**YOUR TASK:** The listing below holds a line with "promote public art" and a later line with "As if there was something that they". Write out those two lines and every line between them, exactly, and nothing else.

'''

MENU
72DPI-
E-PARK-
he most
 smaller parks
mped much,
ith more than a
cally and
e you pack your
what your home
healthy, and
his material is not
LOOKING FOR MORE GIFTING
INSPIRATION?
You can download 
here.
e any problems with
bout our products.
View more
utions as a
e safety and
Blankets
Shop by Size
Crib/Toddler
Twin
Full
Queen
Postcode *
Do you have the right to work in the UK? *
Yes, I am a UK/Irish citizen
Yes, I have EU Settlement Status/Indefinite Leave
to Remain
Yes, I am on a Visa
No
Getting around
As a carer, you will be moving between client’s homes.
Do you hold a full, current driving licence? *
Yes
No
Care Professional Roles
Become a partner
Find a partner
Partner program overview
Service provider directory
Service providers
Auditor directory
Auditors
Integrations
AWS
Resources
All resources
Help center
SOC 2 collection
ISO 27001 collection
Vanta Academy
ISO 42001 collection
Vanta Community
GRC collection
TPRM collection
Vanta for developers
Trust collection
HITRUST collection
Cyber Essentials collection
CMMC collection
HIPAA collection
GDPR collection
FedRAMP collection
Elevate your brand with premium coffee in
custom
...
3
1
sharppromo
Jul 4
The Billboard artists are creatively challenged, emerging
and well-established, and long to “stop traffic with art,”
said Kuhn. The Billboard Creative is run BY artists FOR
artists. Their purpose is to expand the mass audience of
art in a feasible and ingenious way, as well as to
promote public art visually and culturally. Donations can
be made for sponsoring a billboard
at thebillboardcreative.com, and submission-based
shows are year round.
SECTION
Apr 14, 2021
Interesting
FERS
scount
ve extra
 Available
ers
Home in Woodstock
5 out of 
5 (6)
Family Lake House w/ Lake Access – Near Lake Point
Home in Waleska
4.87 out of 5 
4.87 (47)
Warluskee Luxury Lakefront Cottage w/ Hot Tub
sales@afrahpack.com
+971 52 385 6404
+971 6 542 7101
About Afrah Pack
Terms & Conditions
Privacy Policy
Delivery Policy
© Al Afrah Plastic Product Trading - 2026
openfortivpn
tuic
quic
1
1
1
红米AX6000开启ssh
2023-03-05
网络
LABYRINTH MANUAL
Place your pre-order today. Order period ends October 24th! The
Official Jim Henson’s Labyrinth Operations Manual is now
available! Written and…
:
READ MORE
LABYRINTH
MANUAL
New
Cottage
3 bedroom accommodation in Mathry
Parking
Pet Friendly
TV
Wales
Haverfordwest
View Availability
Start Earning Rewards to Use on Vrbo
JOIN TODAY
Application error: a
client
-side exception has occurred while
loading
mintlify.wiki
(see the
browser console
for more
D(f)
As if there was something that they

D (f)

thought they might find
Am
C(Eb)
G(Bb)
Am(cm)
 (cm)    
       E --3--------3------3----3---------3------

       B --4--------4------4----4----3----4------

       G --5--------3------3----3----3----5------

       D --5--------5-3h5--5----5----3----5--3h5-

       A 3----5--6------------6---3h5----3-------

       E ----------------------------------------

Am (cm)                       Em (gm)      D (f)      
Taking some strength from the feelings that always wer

'''

**EXERCISE RESPONSE:**
promote public art visually and culturally. Donations can
be made for sponsoring a billboard
at thebillboardcreative.com, and submission-based
shows are year round.
SECTION
Apr 14, 2021
Interesting
FERS
scount
ve extra
 Available
ers
Home in Woodstock
5 out of 
5 (6)
Family Lake House w/ Lake Access – Near Lake Point
Home in Waleska
4.87 out of 5 
4.87 (47)
Warluskee Luxury Lakefront Cottage w/ Hot Tub
sales@afrahpack.com
+971 52 385 6404
+971 6 542 7101
About Afrah Pack
Terms & Conditions
Privacy Policy
Delivery Policy
© Al Afrah Plastic Product Trading - 2026
openfortivpn
tuic
quic
1
1
1
红米AX6000开启ssh
2023-03-05
网络
LABYRINTH MANUAL
Place your pre-order today. Order period ends October 24th! The
Official Jim Henson’s Labyrinth Operations Manual is now
available! Written and…
:
READ MORE
LABYRINTH
MANUAL
New
Cottage
3 bedroom accommodation in Mathry
Parking
Pet Friendly
TV
Wales
Haverfordwest
View Availability
Start Earning Rewards to Use on Vrbo
JOIN TODAY
Application error: a
client
-side exception has occurred while
loading
mintlify.wiki
(see the
browser console
for more
D(f)
As if there was something that they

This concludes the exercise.